The daughter of a deceased Greenfield, Massachusetts, pediatrician is suing Harvard Medical School after its mortuary manager was accused of selling donated body parts.
Anne Weiss' father, Dr. William Buchanon, wanted his body donated to his alma mater for medical student research after he passed away in 2018.
Weiss, of South Deerfield, along with at least three other families, are suing Harvard.
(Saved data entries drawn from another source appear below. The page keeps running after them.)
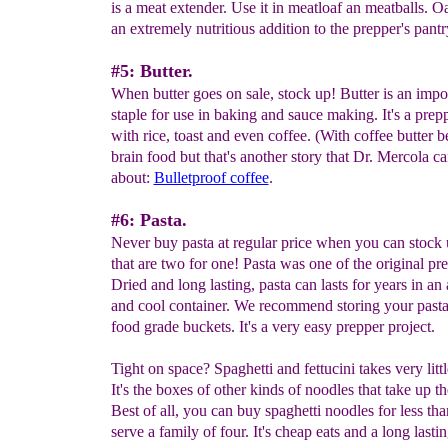
is a meat extender. Use it in meatloaf an meatballs. O
an extremely nutritious addition to the prepper's pantr
#5: Butter.
When butter goes on sale, stock up! Butter is an impo
staple for use in baking and sauce making. It's a prepp
with rice, toast and even coffee. (With coffee butter 
brain food but that's another story that Dr. Mercola ca
about:
Bulletproof coffee
.
#6: Pasta.
Never buy pasta at regular price when you can stock 
that are two for one! Pasta was one of the original pr
Dried and long lasting, pasta can lasts for years in an 
and cool container. We recommend storing your pasta 
food grade buckets. It's a very easy prepper project.
Tight on space? Spaghetti and fettucini takes very litt
It's the boxes of other kinds of noodles that take up t
Best of all, you can buy spaghetti noodles for less tha
serve a family of four. It's cheap eats and a long lasti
They claim the school was negligent in supervising its morgue manager, Cedric Lodge.
Lodge is charged with selling and trafficking human remains from 2018 — the year Buchanon passed away — to 2023. Lodge and his wife Denise are accused of stealing and transporting cadavers across the country.
The class action suit states that some remains may have been sold and turned into “commodities,” like indicted Peabody shop owner Katrina Maclean, who allegedly displayed and sold the remains in her storefront.
Weiss’ lawsuit said she has reason to believe her father’s body parts were sold, based on an approximation of 350 to 400 donated bodies that could have been affected by the body-part ring.
Lawyers representing Weiss in the case sent a statement.
"We look forward to litigating this case on behalf of our client, whose father's remains were entrusted to Harvard Medical School to further medical education. This was consistent with his life as a dedicated pediatrician," Joe Sauder and Bryan Lentz said. "Harvard Medical School failed him, his family and everyone impacted by these horrific acts."
In an initial statement issued last month, Harvard Medical School deans called the acts “an abhorrent betrayal.” The school did not provide any further comment in response to Weiss' lawsuit.